1.      Consciously plan my day and week.  I’ve realized that being booked end to end with Zoom meetings and webinars and other engagements – enjoyable or not – takes a toll on me.  Especially with having two children who require a well of my energy at the end of the day.  As a result, I’ve been pairing down my activities and commitments and am trying to be conscious of my energy levels.

2.      Limiting use of my smart phone for checking email.  Do I need to check it when I’m at lunch, out of the office, or with people I care about?  No.  Especially since if it’s important I most likely don’t have the time or resources necessary to respond if I’m out of the office.  Using it during off hours also presents a challenge to my relationships with others, and quite frankly, I need to allow myself DOWN time.
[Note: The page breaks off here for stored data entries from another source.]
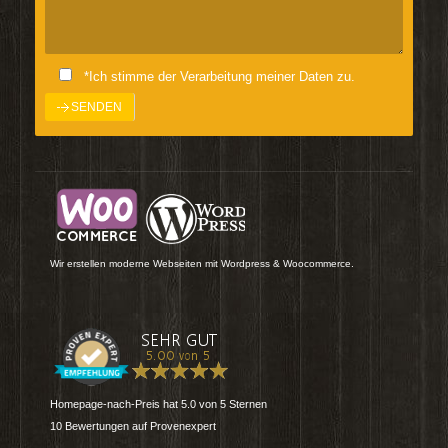
*Ich stimme der Verarbeitung meiner Daten zu.
Wir erstellen moderne Webseiten mit Wordpress & Woocommerce.
Homepage-nach-Preis
hat
5.0
von
5
Sternen
10
Bewertungen auf Provenexpert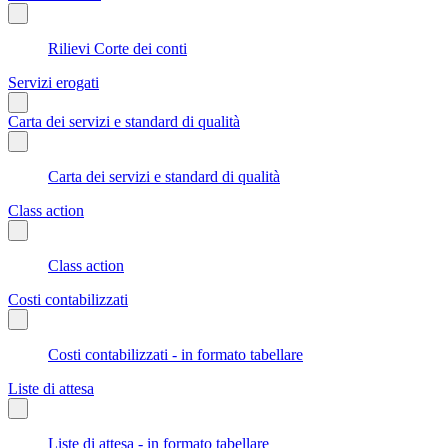
Rilievi Corte dei conti
Servizi erogati
Carta dei servizi e standard di qualità
Carta dei servizi e standard di qualità
Class action
Class action
Costi contabilizzati
Costi contabilizzati - in formato tabellare
Liste di attesa
Liste di attesa - in formato tabellare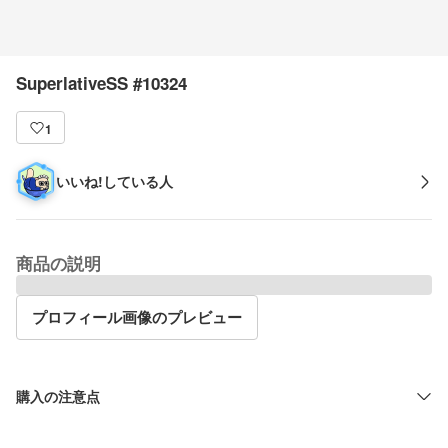
SuperlativeSS #10324
1
いいね!している人
商品の説明
プロフィール画像のプレビュー
購入の注意点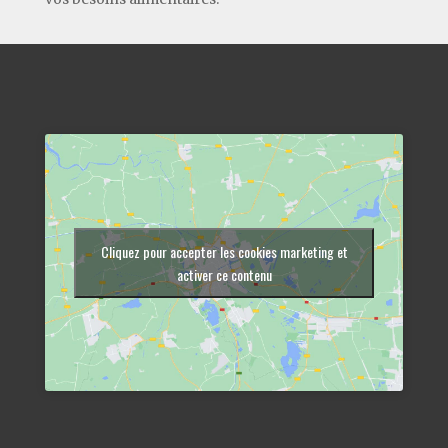
Cliquez pour accepter les cookies marketing et
activer ce contenu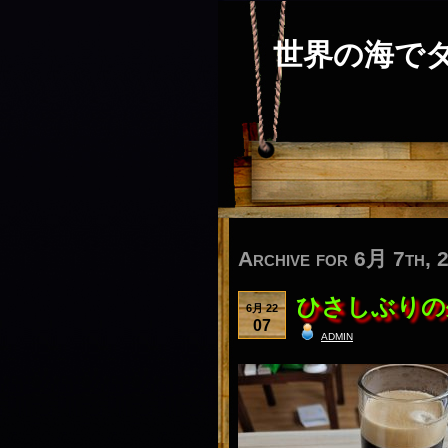
世界の海で
Archive for 6月 7th, 
ひさしぶりの
6月 22
07
admin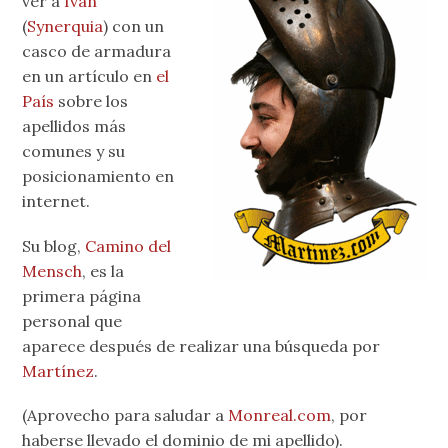
ver a
Ivan
(
Synerquia
) con un
casco de armadura
en un artículo en
el
País
sobre los
apellidos más
comunes y su
posicionamiento en
internet.
Su blog,
Camino del
Mensch
, es la
primera página
personal que
aparece después de realizar una búsqueda por
Martínez
.
(Aprovecho para saludar a
Monreal.com
, por
haberse llevado el dominio de mi apellido).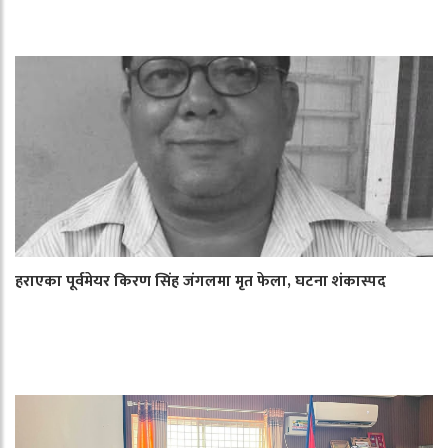
हराएका पूर्वमेयर किरण सिंह जंगलमा मृत फेला, घटना शंकास्पद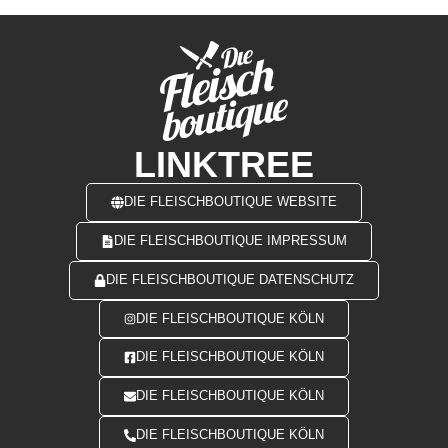
LINKTREE
DIE FLEISCHBOUTIQUE WEBSITE
DIE FLEISCHBOUTIQUE IMPRESSUM
DIE FLEISCHBOUTIQUE DATENSCHUTZ
DIE FLEISCHBOUTIQUE KÖLN
DIE FLEISCHBOUTIQUE KÖLN
DIE FLEISCHBOUTIQUE KÖLN
DIE FLEISCHBOUTIQUE KÖLN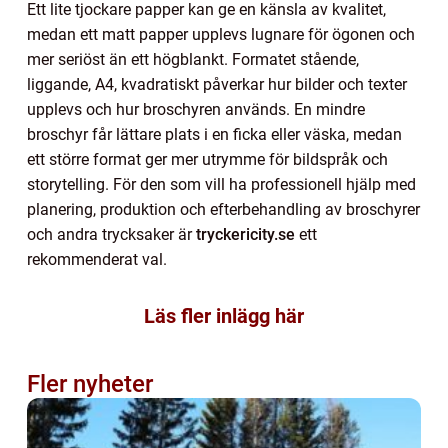
Ett lite tjockare papper kan ge en känsla av kvalitet,
medan ett matt papper upplevs lugnare för ögonen och
mer seriöst än ett högblankt. Formatet stående,
liggande, A4, kvadratiskt påverkar hur bilder och texter
upplevs och hur broschyren används. En mindre
broschyr får lättare plats i en ficka eller väska, medan
ett större format ger mer utrymme för bildspråk och
storytelling. För den som vill ha professionell hjälp med
planering, produktion och efterbehandling av broschyrer
och andra trycksaker är
tryckericity.se
ett
rekommenderat val.
Läs fler inlägg här
Fler nyheter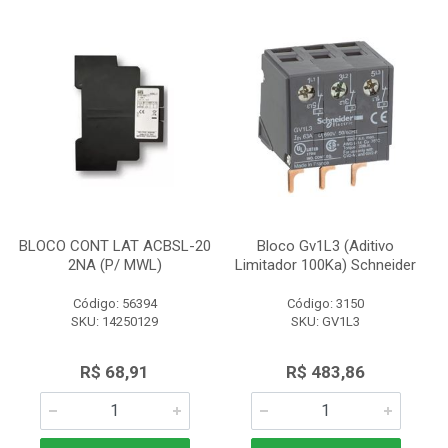
BLOCO CONT LAT ACBSL-20
Bloco Gv1L3 (Aditivo
2NA (P/ MWL)
Limitador 100Ka) Schneider
Código: 56394
Código: 3150
SKU: 14250129
SKU: GV1L3
R$ 68,91
R$ 483,86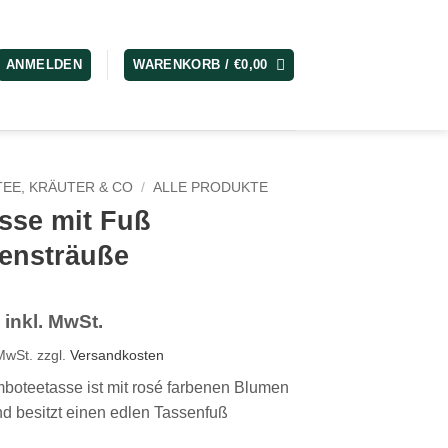
ANMELDEN
WARENKORB /
€
0,00
TEE, KRÄUTER & CO
/
ALLE PRODUKTE
sse mit Fuß
ensträuße
inkl. MwSt.
 MwSt.
zzgl.
Versandkosten
boteetasse ist mit rosé farbenen Blumen
und besitzt einen edlen Tassenfuß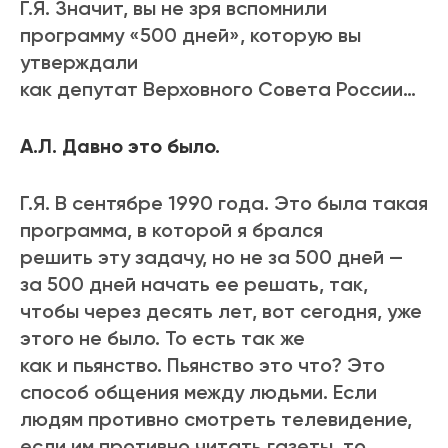
Г.Я. Значит, вы не зря вспомнили
программу «500 дней», которую вы
утверждали
как депутат Верховного Совета России…
А.Л. Давно это было.
Г.Я. В сентябре 1990 года. Это была такая
программа, в которой я брался
решить эту задачу, но не за 500 дней —
за 500 дней начать ее решать, так,
чтобы через десять лет, вот сегодня, уже
этого не было. То есть так же
как и пьянство. Пьянство это что? Это
способ общения между людьми. Если
людям противно смотреть телевидение,
если им противно читать газеты, то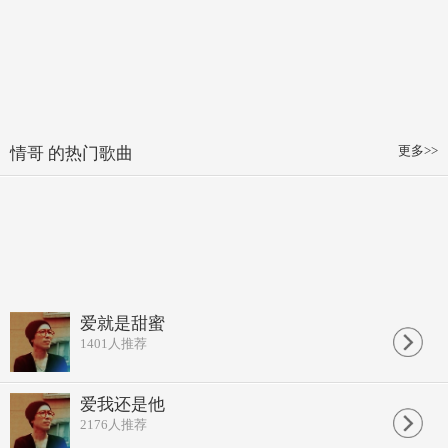
更多>>
情哥 的热门歌曲
爱就是甜蜜
1401
人推荐
爱我还是他
2176
人推荐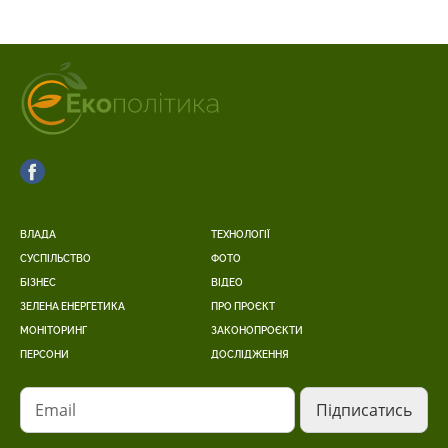
ВЛАДА
ТЕХНОЛОГІЇ
СУСПІЛЬСТВО
ФОТО
БІЗНЕС
ВІДЕО
ЗЕЛЕНА ЕНЕРГЕТИКА
ПРО ПРОЄКТ
МОНІТОРИНГ
ЗАКОНОПРОЄКТИ
ПЕРСОНИ
ДОСЛІДЖЕННЯ
Email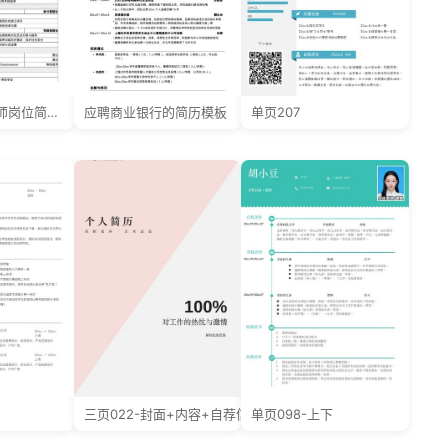
应聘电子工程师岗位简历，一页式表格
应聘商业银行的简历模板
单页207
三页022-封面+内容+自荐信
单页098-上下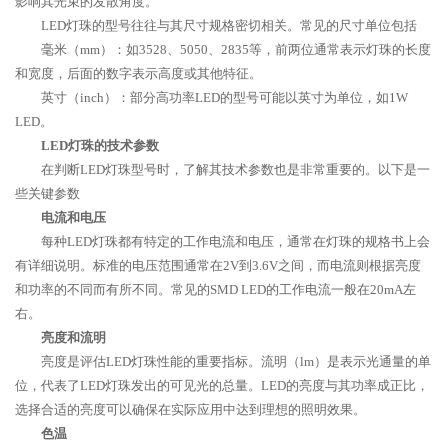
影响其光束的发散角度。
LED灯珠的型号往往与其尺寸规格密切相关。常见的尺寸单位包括
毫米（mm）：如3528、5050、2835等，前两位通常表示灯珠的长度
和宽度，后面的数字表示高度或其他特征。
英寸（inch）：部分高功率LED的型号可能以英寸为单位，如1W
LED。
LED灯珠的技术参数
在判断LED灯珠型号时，了解其技术参数也是非常重要的。以下是一
些关键参数
电流和电压
每种LED灯珠都有特定的工作电流和电压，通常在灯珠的规格书上会
有详细说明。标准的电压范围通常在2V到3.6V之间，而电流则根据亮度
和功率的不同而有所不同。常见的SMD LED的工作电流一般在20mA左
右。
亮度和流明
亮度是评估LED灯珠性能的重要指标。流明（lm）是表示光通量的单
位，代表了LED灯珠发出的可见光的总量。LED的亮度与其功率成正比，
选择合适的亮度可以确保在实际应用中达到理想的照明效果。
色温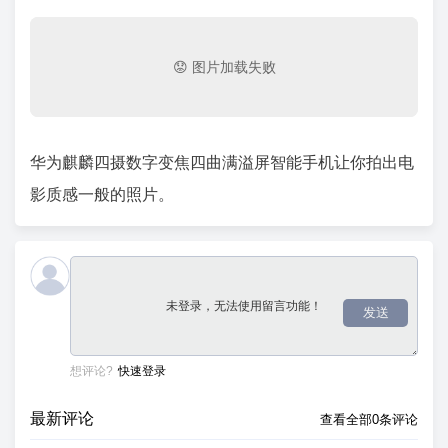
华为麒麟四摄数字变焦四曲满溢屏智能手机让你拍出电
影质感一般的照片。
发送
想评论?
快速登录
最新评论
查看全部0条评论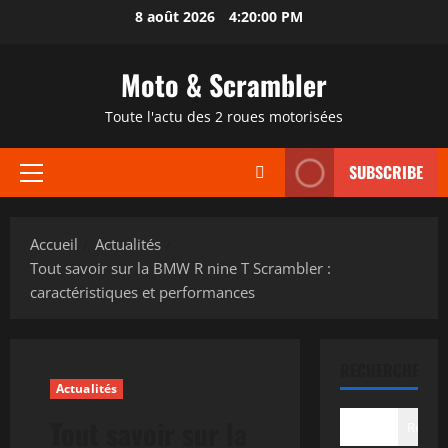
Aller
8 août 2026
4:20:01 PM
au
contenu
Moto & Scrambler
Toute l'actu des 2 roues motorisées
SUBSCRIBE
Menu
principal
Accueil
Actualités
Tout savoir sur la BMW R nine T Scrambler :
caractéristiques et performances
RECHERCHER
Actualités
Tout savoir sur la
Recher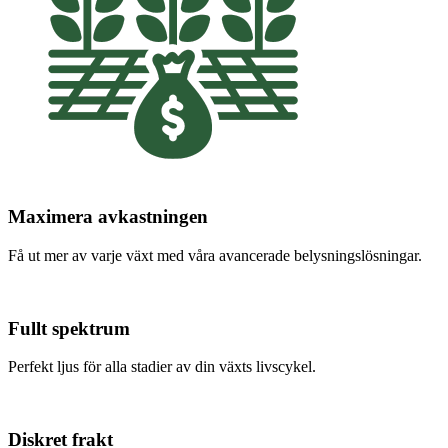
Maximera avkastningen
Få ut mer av varje växt med våra avancerade belysningslösningar.
Fullt spektrum
Perfekt ljus för alla stadier av din växts livscykel.
Diskret frakt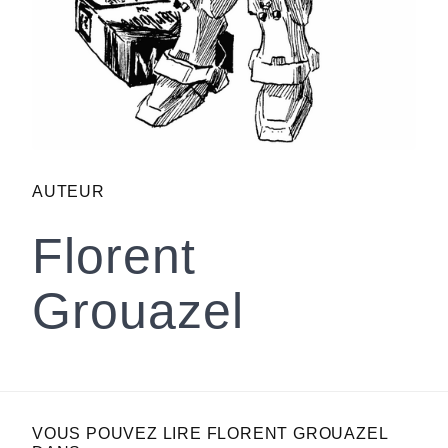
AUTEUR
Florent
Grouazel
VOUS POUVEZ LIRE FLORENT GROUAZEL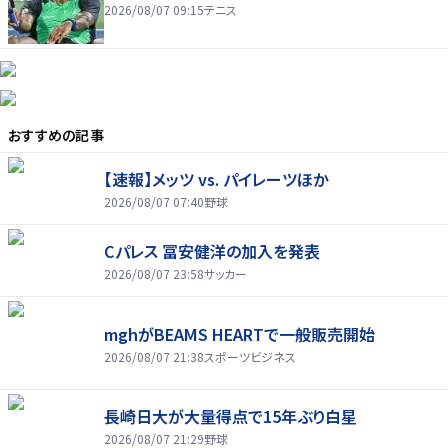
2026/08/07 09:15
テニス
おすすめの記事
【速報】メッツ vs. パイレーツほか
2026/08/07 07:40
野球
Cパレス 冨安健洋の加入を発表
2026/08/07 23:58
サッカー
mghがBEAMS HEARTで一般販売開始
2026/08/07 21:38
スポーツビジネス
長崎日大が大量得点で15年ぶり白星
2026/08/07 21:29
野球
3.      Taking a walk or just getting outside.  Being in the fresh air – and away from technology’s hum -always rejuvenates and builds me up.  My mood is better, my focus is heightened, and of course it’s good for my body too.

4.      Saying “No”.  No to joining committees, volunteering, or participating in activities that are not deeply important to me.  As a people pleaser this is difficult – but I keep perspective by remembering that I must consciously plan my time, and that my goal of being calm and peaceful is vitally important. I’m working to find a mantra that will help ground me.

While managing stress levels may not be your solution to managing your temper, I hope it encourages you to look inward and determine what situations are precursors for your own.  Learning these things about yourself is an important step to mitigating conflicts, managing mood, and maintaining healthy relationships. 

True, your efforts may not bring about international peace. But perhaps they can create a domino effect that slowly changes the trajectory of your world and brings you peace.